White House/VA Conference
Emerging Technologies in Support of the New Freedom Initiative:
Promoting Opportunities for People with Disabilities October 13-14, 2004

Drawing of White House and Logos of the Dept of Veterans Affairs  and the Executive Office of the President

“Today, more people accept the concept that cure can go hand-in-hand with care, and technology is absolutely fundamental to these advances.”—Dr. Mindy Aisen

Let me start today with a quote from Margaret Mead, who once said, “I was brought up to believe that the only thing worth doing was to add to the sum of accurate information in the world.”

When I took my current job at the VA, I saw it as the job of a lifetime. It was a chance to shape research in an environment where rehabilitation research could be conducted to provide desperately needed information and data to drive practice.

The job also had a very important personal meaning. My father was a World War II veteran, and I want to say that he was very proud of me. The most important things in life are love and work, and you get an extra bonus if your work enables others to meet their fundamental human needs.

The field of rehabilitation technology is rapidly evolving. Whether you’re a clinician, an engineer, a researcher, an advocate, a consumer, a policymaker, or a combination of the above, you find yourself in a field where today’s truth is tomorrow’s anachronism.

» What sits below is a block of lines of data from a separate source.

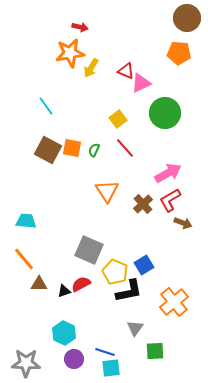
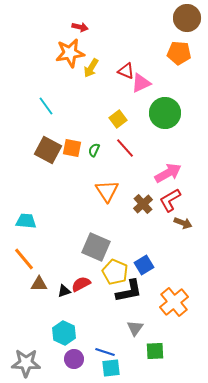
gray square: moved 7 px right, 3 px up
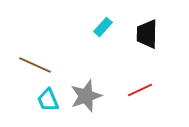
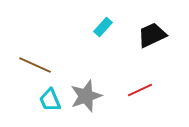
black trapezoid: moved 5 px right, 1 px down; rotated 64 degrees clockwise
cyan trapezoid: moved 2 px right
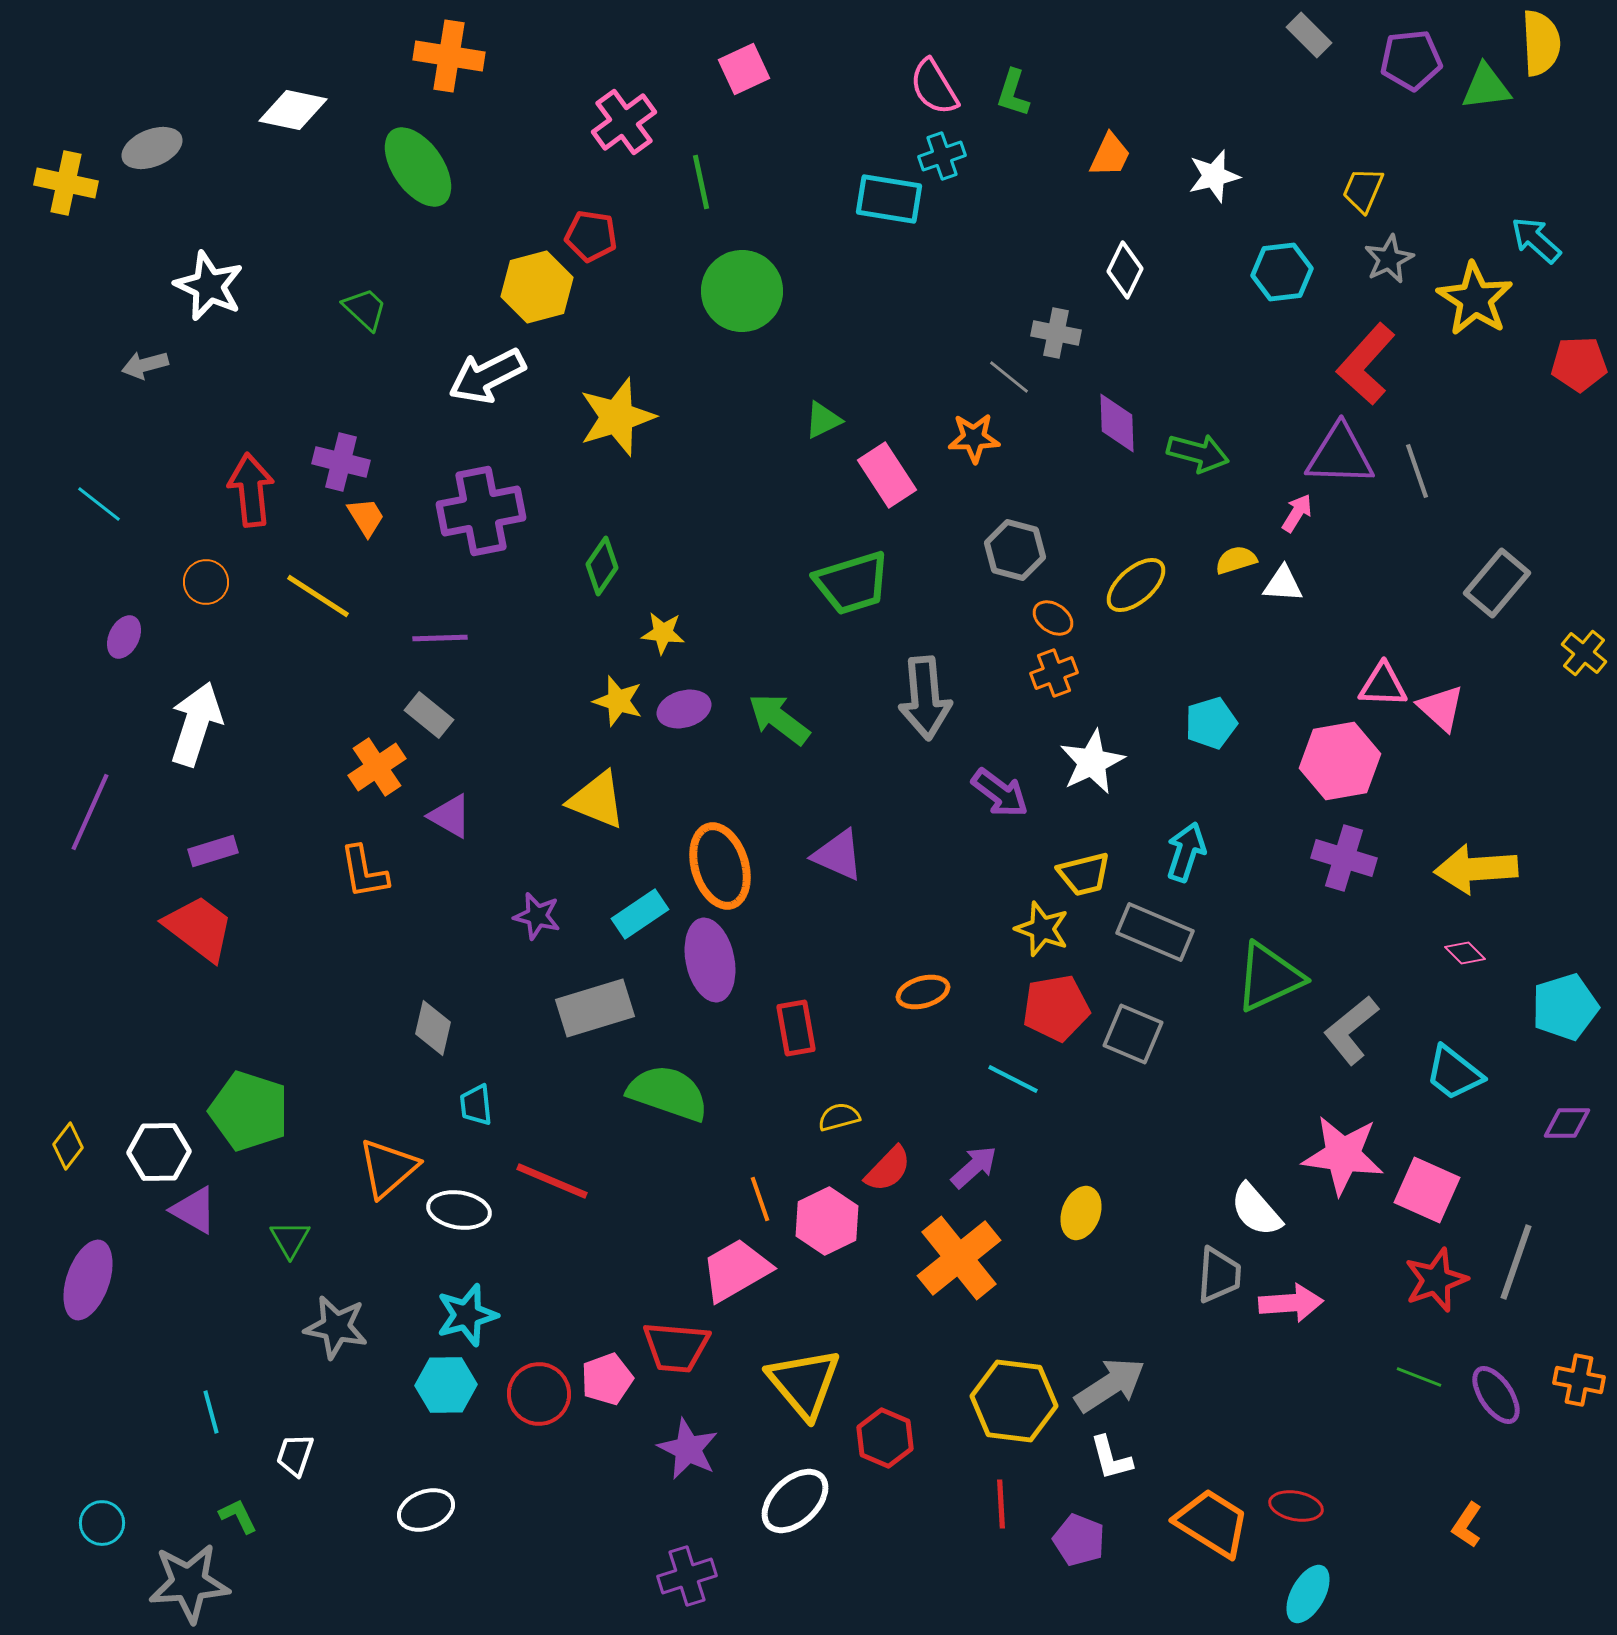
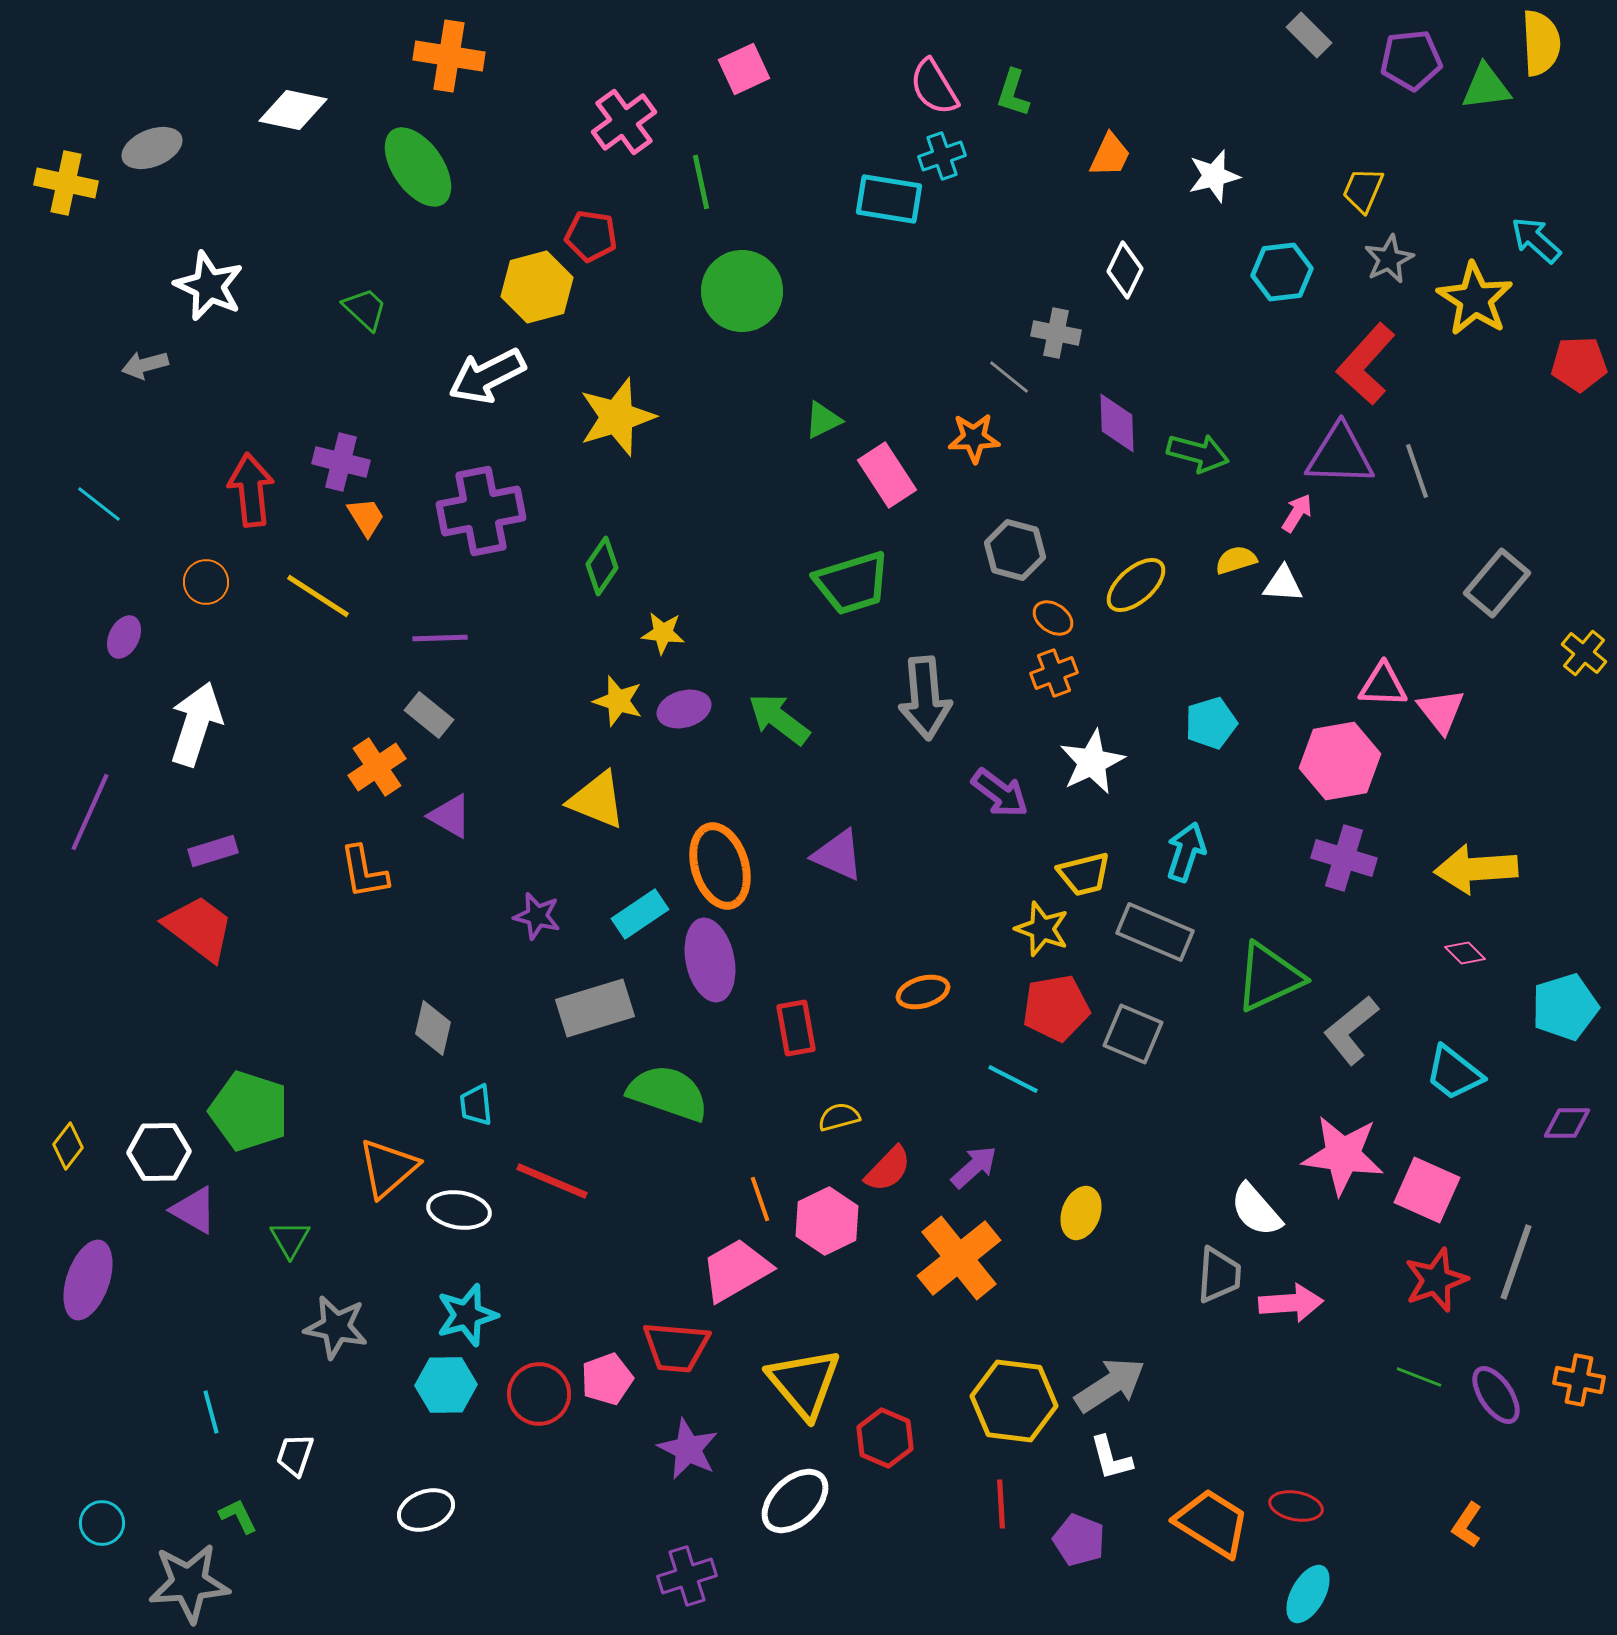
pink triangle at (1441, 708): moved 3 px down; rotated 10 degrees clockwise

Early in my career as a neurologist in neurological rehab, we fought for our place in the rehabilitation field. Our insistence that genuine recovery was a possibility was often scoffed at as offering false hope. But today more people accept the concept that cure can go hand-in-hand with care, and technology is absolutely fundamental to these advances.

Photo of Mindy L. Aisen, MD
Director, Rehab R&D Service (VA)

Mindy L. Aisen, MD, was appointed Director of the VA Rehabilitation Research and Development Service in September 1998 and assumed the additional role of Director of Technology Transfer for the Office of Research and Development in February 2000. Dr. Aisen received her undergraduate degree from Massachusetts Institute of Technology and her medical degree from Columbia University College of Physicians and Surgeons. She completed her residency at The New York Hospital-Cornell Medical Center and interned at Mount Sinai Hospital of Cleveland before joining The Burke Rehabilitation Center to serve as Director of the Spinal Cord Injury Service in 1987. Prior to her work at Burke, Dr. Aisen was an attending neurologist with the Albert Einstein College of Medicine Multiple Sclerosis Research and Training Center.

Compassion alone does not drive policy in the real world, and there are more important things than money. So, we have a convergence between financial issues and sharing information within the scientific community.

The engineering community, which is well-represented here today, has produced lots of new technologies with lots of gee-whiz factors. Yet access to these new technologies is uneven, because they’re expensive and we lack hard evidence that many of them are beneficial. With sufficient information, we will be able to furnish policymakers with the tools to provide necessary resources.

We’ve come together today—researchers, funders, policymakers, government leaders—to talk to one another about the need for innovation, the need for collaboration, and the barriers that we can help each other overcome. By the end of these two days, we hope to have forged alliances and to have concrete plans and suggestions to help our community. Thank you.